Now, consider for a moment the increase in home schooling and the reasons for it. First, note that home schooling is a fully legal option in all 50 states. New Jersey is probably among the most lenient and flexible states in the nation with respect to home schooling. Lenient that is until you get to the district level in many areas of the state. 

Even before the pandemic took hold, New Jersey, according to the U.S. Census Bureau, had about 4.7% of students in home schooling, higher than the national average. By fall 2020, with months of school closures, uneven remote learning experiences and the prospect of more months of uncertainty and hybrid instruction, that number jumped to almost 11%. 

Sure, the health concerns inflated the number and some of those students will return to the public school system in time. Some may not. Just as the experience with remote work has upended traditional employment models, just as the freedom to live anywhere has sparked real estate booms in locations remote from the traditional centers of work, so too some families driven to experiment with alternative learning arrangements, including home schooling, may not be anxious to return to the neighborhood school. Whether they do or not may, in fact, depend a lot on the neighborhood school itself. 

The National Center for Education Statistics and the U.S. Census Bureau each supply insights into why some families choose the home schooling option.  

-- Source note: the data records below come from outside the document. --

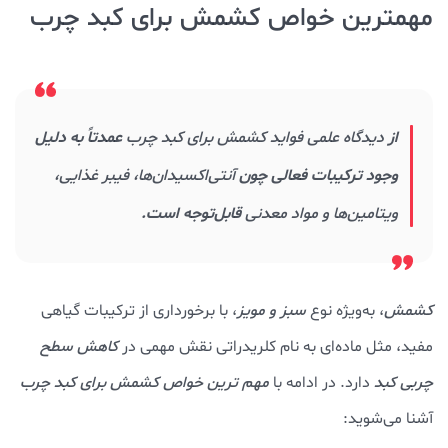
مهمترین خواص کشمش برای کبد چرب
از
دیدگاه علمی فواید کشمش برای کبد چرب
عمدتاً به دلیل
وجود ترکیبات فعالی چون
آنتی‌اکسیدان‌ها، فیبر غذایی،
ویتامین‌ها و مواد معدنی
قابل‌توجه است.
کشمش
، به‌ویژه نوع
سبز و مویز
، با برخورداری از ترکیبات گیاهی
مفید، مثل ماده‌ای به نام کلریدراتی نقش مهمی در
کاهش سطح
چربی کبد
دارد. در ادامه با
مهم‌ ترین خواص کشمش برای کبد چرب
آشنا می‌شوید:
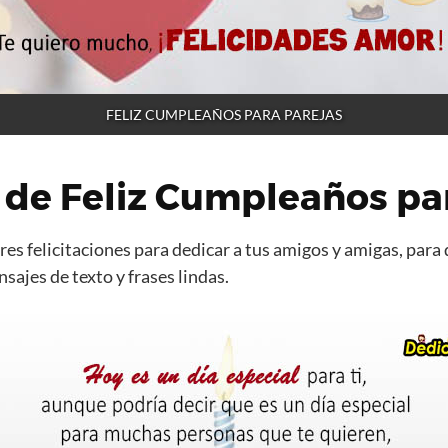
FELIZ CUMPLEAÑOS PARA PAREJAS
de Feliz Cumpleaños par
es felicitaciones para dedicar a tus amigos y amigas, para 
ajes de texto y frases lindas.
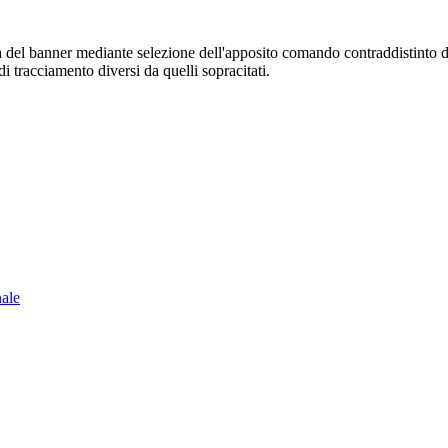
sura del banner mediante selezione dell'apposito comando contraddistinto 
i tracciamento diversi da quelli sopracitati.
nale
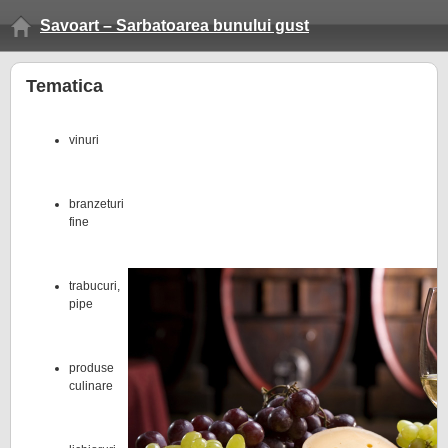
Savoart – Sarbatoarea bunului gust
Tematica
vinuri
branzeturi
fine
trabucuri,
pipe
produse
culinare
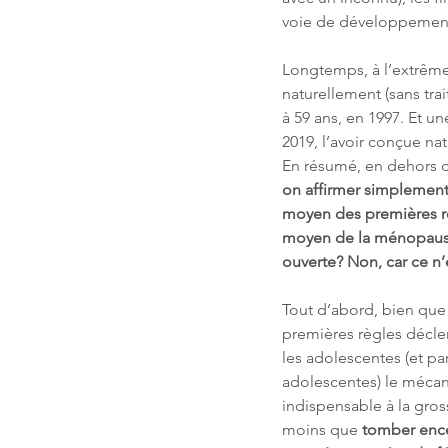
voie de développemen
Longtemps, à l’extrême
naturellement (sans trai
à 59 ans, en 1997. Et un
2019, l’avoir conçue na
En résumé, en dehors d
on affirmer simplement
moyen des premières r
moyen de la ménopause 
ouverte? Non, car ce n’e
Tout d’abord, bien que 
premières règles décle
les adolescentes (et par
adolescentes) le mécan
indispensable à la gross
moins que
 tomber ence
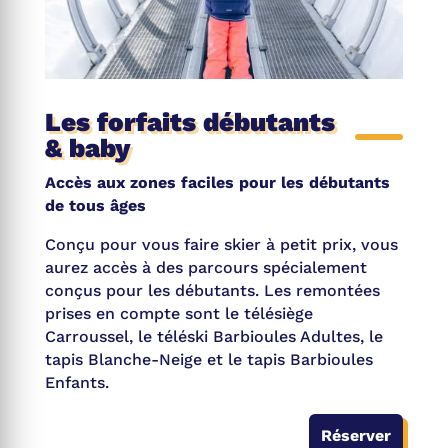
Les forfaits débutants
& baby
Accès aux zones faciles pour les débutants
de tous âges
Conçu pour vous faire skier à petit prix, vous
aurez accès à des parcours spécialement
conçus pour les débutants. Les remontées
prises en compte sont le télésiège
Carroussel, le téléski Barbioules Adultes, le
tapis Blanche-Neige et le tapis Barbioules
Enfants.
Réserver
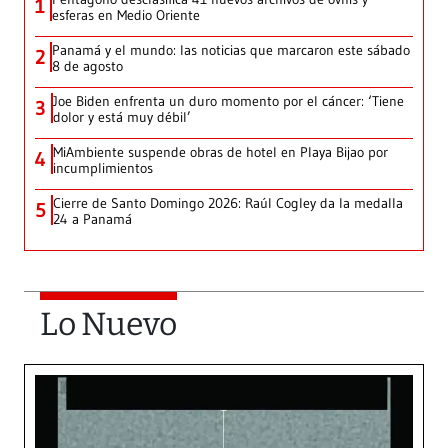
1
esferas en Medio Oriente
Panamá y el mundo: las noticias que marcaron este sábado
2
8 de agosto
Joe Biden enfrenta un duro momento por el cáncer: ‘Tiene
3
dolor y está muy débil’
MiAmbiente suspende obras de hotel en Playa Bijao por
4
incumplimientos
Cierre de Santo Domingo 2026: Raúl Cogley da la medalla
5
24 a Panamá
Lo Nuevo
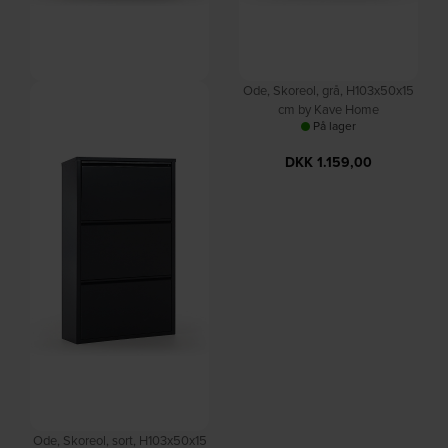
Ode, Skoreol, sort, H136x50x15
Ode, Skoreol, grå, H103x50x15
cm by Kave Home
cm by Kave Home
På lager
På lager
DKK
1.519,00
DKK
1.159,00
Ode, Skoreol, sort, H103x50x15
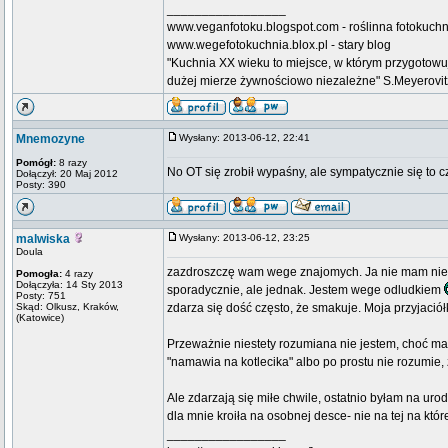
_________________
www.veganfotoku.blogspot.com - roślinna fotokuchni
www.wegefotokuchnia.blox.pl - stary blog
"Kuchnia XX wieku to miejsce, w którym przygotow
dużej mierze żywnościowo niezależne" S.Meyerovitz n
Mnemozyne
Wysłany: 2013-06-12, 22:41
Pomógł:
8 razy
No OT się zrobił wypaśny, ale sympatycznie się to cz
Dołączył: 20 Maj 2012
Posty: 390
malwiska
Wysłany: 2013-06-12, 23:25
Doula
zazdroszczę wam wege znajomych. Ja nie mam nieste
Pomogła:
4 razy
Dołączyła: 14 Sty 2013
sporadycznie, ale jednak. Jestem wege odludkiem
Posty: 751
Skąd: Olkusz, Kraków,
zdarza się dość często, że smakuje. Moja przyjaciółk
(Katowice)
Przeważnie niestety rozumiana nie jestem, choć mam 
"namawia na kotlecika" albo po prostu nie rozumie, 
Ale zdarzają się miłe chwile, ostatnio byłam na uro
dla mnie kroiła na osobnej desce- nie na tej na któr
_________________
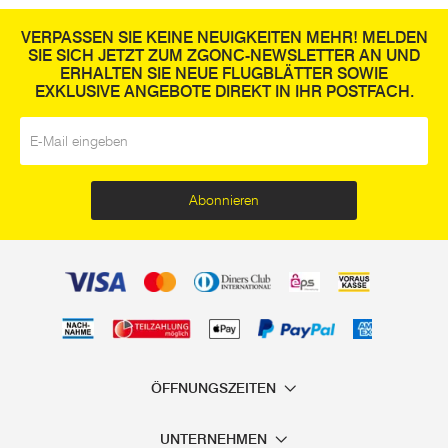
VERPASSEN SIE KEINE NEUIGKEITEN MEHR! MELDEN
SIE SICH JETZT ZUM ZGONC-NEWSLETTER AN UND
ERHALTEN SIE NEUE FLUGBLÄTTER SOWIE
EXKLUSIVE ANGEBOTE DIREKT IN IHR POSTFACH.
E-Mail
*
Abonnieren
ÖFFNUNGSZEITEN
UNTERNEHMEN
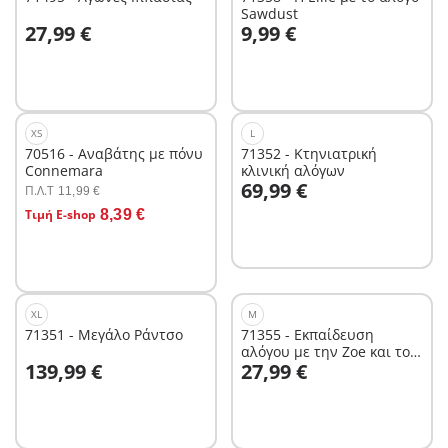
Sawdust
Στο καλάθι
Στο καλάθι
27,99 €
9,99 €
XS
L
70516 - Αναβάτης με πόνυ
71352 - Κτηνιατρική
Connemara
κλινική αλόγων
Στο καλάθι
69,99 €
Π.Λ.T
11,99 €
Στο καλάθι
Τιμή E-shop
8,39 €
XL
M
71351 - Μεγάλο Ράντσο
71355 - Εκπαίδευση
αλόγου με την Zoe και τον
Στο καλάθι
Στο καλάθι
139,99 €
27,99 €
Blaze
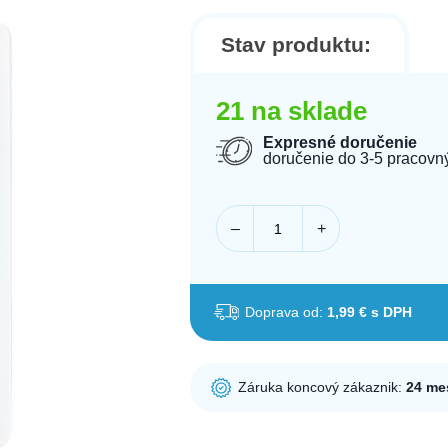
Stav produktu:
21 na sklade
Expresné doručenie
doručenie do 3-5 pracovn
–
+
Doprava od:
1,99 € s DPH
Záruka koncový zákaznik:
24 me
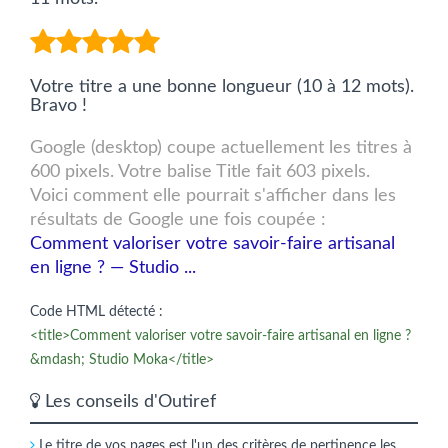
Votre titre a une bonne longueur (10 à 12 mots).
Bravo !
Google (desktop) coupe actuellement les titres à
600 pixels. Votre balise Title fait 603 pixels.
Voici comment elle pourrait s'afficher dans les
résultats de Google une fois coupée :
Comment valoriser votre savoir-faire artisanal
en ligne ? — Studio ...
Code HTML détecté :
<title>Comment valoriser votre savoir-faire artisanal en ligne ?
&mdash; Studio Moka</title>
Les conseils d'Outiref
Le titre de vos pages est l'un des critères de pertinence les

The reason most of the families cite is that they are concerned about safety, drug use among the young and the impact of negative peer pressure.  

The second most common reason is dissatisfaction with academic instruction at the school. With the public school system, geography places many students in districts that may be middle of the road or worse in terms of preparation of students for college or the workplace. 

The third most frequent response is a desire to include moral or religious education.  

School districts that are not successfully addressing the issues driving families to home schooling are increasing the incentives for families to reject the local public school. Maybe school officials would better serve the public by competing for the home-school student in ways that address the concerns their families have rather than by denying entry to the myriad of tax-supported activities that they fence off for use by “their” students. 

It is important to note that the families that elect home schooling continue to pay the same school taxes that fund all the extramural activities for which their children are denied entry. 

There is no attempt here to argue that home schooling will ever be an existential threat to the public school system. It will probably always be a small fraction of the total number of students.  

But, for those who desire it, should it come with a penalty?  

Let Wyatt play. Let other homeschoolers join activities and clubs. School administrators must stop guarding the gates against enemies and instead put out the welcome mat to the young of the school district whose parents have elected an alternative and fully legal method of academic instruction.  


From the Bible: Matthew 7:12 -- In everything, do to others what you would have them do to you.